The brand new menu at Mikusu in Bengaluru promises familiar flavours with delicious twists

Try out this new menu that boasts of perfected versions of some of our oriental favourites
Xiang Long Chicken Bao
Xiang Long Chicken Bao

It isn’t easy to build a brand new menu, especially when the cuisine being experimented with is Asian. It was therefore curiosity that drove us to Mikusu at Conrad Bengaluru, the other day for a sneak peak or should we say, a bite from their brand new menu. Chef de cuisine Indra Singh Rawat is a demigod in the kitchen and that is a well-known fact, but what could he do to surprise our already-bored palette? That would be the challenge at hand and rest assured, he stood up to take it on like a pro and how!

Tuna Pizza & Bell Pepper Pizza
Tuna Pizza & Bell Pepper Pizza

The amuse bouche featuring midly spiced avocado paired with pine nuts was invigorating enough to excite us about the meal to follow and we were more than wowed when a salmon carpaccio and a raw tuna truffle pizza were laid before us.

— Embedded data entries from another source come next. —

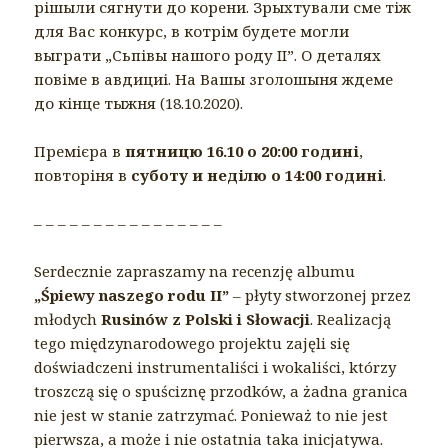
рішыли сягнути до корени. Зрыхтували сме тіж
для Вас конкурс, в котрім будете могли
выграти „Сьпівы нашого роду II”. О деталях
повіме в авдициі. На Вашы зголошыня ждеме
до кінце тыжня (18.10.2020).
Премієра в
пятницю 16.10 о 20:00 годині
,
повторіня в
суботу и неділю о 14:00 годині
.
– – – – – – – – – – – – – – – –
Serdecznie zapraszamy na recenzję albumu
„Śpiewy naszego rodu ІІ”
– płyty stworzonej przez
młodych
Rusinów z Polski i Słowacji
. Realizacją
tego międzynarodowego projektu zajęli się
doświadczeni instrumentaliści i wokaliści, którzy
troszczą się o spuściznę przodków, a żadna granica
nie jest w stanie zatrzymać. Ponieważ to nie jest
pierwsza, a może i nie ostatnia taka inicjatywa.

Needless to say, we wolfed down the delicately flavoured starters from the Raw Bar and while the vegetarian yellow and red pizzas were a little underwhelming, the tuna pizzas and salmon more than made up for it. 

Misu Experience Platter
Misu Experience Platter

We then switched focus to the Mikusu Rolls section featuring a spicy salmon roll with avocado, wasabi mayo and avocado crunch and quickly followed that up with an absolutely delicious Prawn Cheung Fun and Xiang Long Chicken Bao paired with an Asian Daiquiri (rum, lemongrass, coconut water and yuzu). The cheung fun was delectable and we were amazed to see how similar yet different it could be from its more popular cousin, the har gao. We’re still confused on which would qualify as the better dumpling. 

Platter of <em>Dimsums </em>
Platter of Dimsums 

We then finally decided to try out the appetisers and first up was some juicy grilled chicken and chilli jam. People often forget how Far East Asian grills often manage to keep their meat tender and juicy and this perfectly-cooked dish did just that! We were then served the only disappointment of the meal, the turnip cakes, which chef Indra has promised would be enhanced, at least texture wise, much to our relief. 

Steamed Fish in Hunan Chilli Sauce
Steamed Fish in Hunan Chilli Sauce

Our main course was Mikusu’s take on a chicken hot pot on an open plate and the dish was what we could only call, ‘the best hot pot, without a hot pot.’ With a whole bunch of fresh vegetables and protein in a mildly piquant curry served alongside rice — we couldn’t get enough of this dish and if this wasn’t a preview, we would have definitely ordered seconds or maybe even a third serving. 

We ended our fabulous meal with one of the most creative desserts we’ve ever had the pleasure of indulging in — a citron with kaffir lime cremeux with an orange centre and citron gel — and this was the perfect finalé to a well put-together meal. Kudos to the chef! We’re definitely going back for more. 

Meal for two: INR 3,000 onwards. At Mikusu, Conrad Bengaluru.